What the task requires:
Retype, exactly as they appear below, the lines between the line holding "Recommended to go one size up for a" and the line holding "O DZIAŁALNOŚCI", both ends included.

Data records:
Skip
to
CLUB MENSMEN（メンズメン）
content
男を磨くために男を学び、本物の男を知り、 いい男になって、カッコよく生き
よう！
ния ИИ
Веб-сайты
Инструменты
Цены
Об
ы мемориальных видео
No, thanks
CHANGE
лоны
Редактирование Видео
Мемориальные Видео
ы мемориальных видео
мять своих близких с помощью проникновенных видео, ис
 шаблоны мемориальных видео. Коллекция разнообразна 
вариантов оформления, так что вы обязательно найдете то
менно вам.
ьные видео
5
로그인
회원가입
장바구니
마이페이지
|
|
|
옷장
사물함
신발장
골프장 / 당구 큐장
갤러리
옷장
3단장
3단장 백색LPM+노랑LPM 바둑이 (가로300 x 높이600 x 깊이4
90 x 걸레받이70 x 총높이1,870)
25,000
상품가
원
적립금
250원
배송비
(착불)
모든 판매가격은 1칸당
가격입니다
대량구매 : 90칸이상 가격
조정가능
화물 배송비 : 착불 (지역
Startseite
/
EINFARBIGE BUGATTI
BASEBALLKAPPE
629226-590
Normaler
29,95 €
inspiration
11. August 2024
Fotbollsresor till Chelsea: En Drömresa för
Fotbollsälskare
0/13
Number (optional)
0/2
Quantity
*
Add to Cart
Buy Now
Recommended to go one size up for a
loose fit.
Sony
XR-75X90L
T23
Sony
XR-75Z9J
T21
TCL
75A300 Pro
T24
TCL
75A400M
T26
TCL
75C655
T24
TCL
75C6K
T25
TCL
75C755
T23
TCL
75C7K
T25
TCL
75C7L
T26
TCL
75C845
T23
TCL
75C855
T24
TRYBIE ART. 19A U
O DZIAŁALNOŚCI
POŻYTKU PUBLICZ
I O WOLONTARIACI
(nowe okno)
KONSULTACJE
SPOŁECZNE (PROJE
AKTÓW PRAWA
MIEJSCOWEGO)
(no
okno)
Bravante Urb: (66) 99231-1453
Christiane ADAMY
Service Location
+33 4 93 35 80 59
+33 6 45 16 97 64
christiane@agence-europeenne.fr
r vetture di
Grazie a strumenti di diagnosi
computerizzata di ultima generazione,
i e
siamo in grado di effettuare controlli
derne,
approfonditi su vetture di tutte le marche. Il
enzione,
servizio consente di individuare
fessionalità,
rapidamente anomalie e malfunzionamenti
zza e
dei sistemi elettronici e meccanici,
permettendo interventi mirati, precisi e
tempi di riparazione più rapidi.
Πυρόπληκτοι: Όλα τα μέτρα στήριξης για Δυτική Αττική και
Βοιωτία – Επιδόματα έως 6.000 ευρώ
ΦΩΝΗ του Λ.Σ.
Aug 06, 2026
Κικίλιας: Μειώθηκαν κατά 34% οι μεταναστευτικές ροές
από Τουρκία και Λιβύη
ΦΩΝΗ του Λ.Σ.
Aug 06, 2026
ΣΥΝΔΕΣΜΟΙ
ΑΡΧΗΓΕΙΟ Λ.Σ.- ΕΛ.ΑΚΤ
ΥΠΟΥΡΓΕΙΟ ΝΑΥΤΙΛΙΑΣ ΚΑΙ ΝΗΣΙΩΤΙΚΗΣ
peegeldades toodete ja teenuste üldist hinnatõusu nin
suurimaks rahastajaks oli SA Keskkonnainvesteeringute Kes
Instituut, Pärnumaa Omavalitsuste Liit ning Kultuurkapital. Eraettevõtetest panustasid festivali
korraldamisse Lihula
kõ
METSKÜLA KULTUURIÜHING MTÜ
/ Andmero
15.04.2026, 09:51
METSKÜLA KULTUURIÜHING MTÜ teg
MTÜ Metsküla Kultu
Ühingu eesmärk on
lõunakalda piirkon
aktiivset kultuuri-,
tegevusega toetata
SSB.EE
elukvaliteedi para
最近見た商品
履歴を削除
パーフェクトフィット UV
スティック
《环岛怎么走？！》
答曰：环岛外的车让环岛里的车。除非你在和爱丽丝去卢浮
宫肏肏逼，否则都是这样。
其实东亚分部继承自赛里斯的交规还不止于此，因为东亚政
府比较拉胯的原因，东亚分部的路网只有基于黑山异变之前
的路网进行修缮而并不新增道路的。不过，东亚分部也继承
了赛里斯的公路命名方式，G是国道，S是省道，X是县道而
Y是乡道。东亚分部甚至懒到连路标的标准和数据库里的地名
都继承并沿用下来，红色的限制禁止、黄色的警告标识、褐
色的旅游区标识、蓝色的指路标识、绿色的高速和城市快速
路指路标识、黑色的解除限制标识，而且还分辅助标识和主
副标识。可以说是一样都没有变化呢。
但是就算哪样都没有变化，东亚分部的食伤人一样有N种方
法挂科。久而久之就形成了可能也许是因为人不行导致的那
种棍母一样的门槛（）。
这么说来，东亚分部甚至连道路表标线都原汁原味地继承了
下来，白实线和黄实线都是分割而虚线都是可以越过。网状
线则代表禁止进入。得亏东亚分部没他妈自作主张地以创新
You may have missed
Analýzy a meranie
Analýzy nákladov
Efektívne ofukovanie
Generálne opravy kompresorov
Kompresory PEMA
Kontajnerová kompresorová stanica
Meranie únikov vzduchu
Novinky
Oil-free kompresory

Task solution:
Recommended to go one size up for a
loose fit.
Sony
XR-75X90L
T23
Sony
XR-75Z9J
T21
TCL
75A300 Pro
T24
TCL
75A400M
T26
TCL
75C655
T24
TCL
75C6K
T25
TCL
75C755
T23
TCL
75C7K
T25
TCL
75C7L
T26
TCL
75C845
T23
TCL
75C855
T24
TRYBIE ART. 19A U
O DZIAŁALNOŚCI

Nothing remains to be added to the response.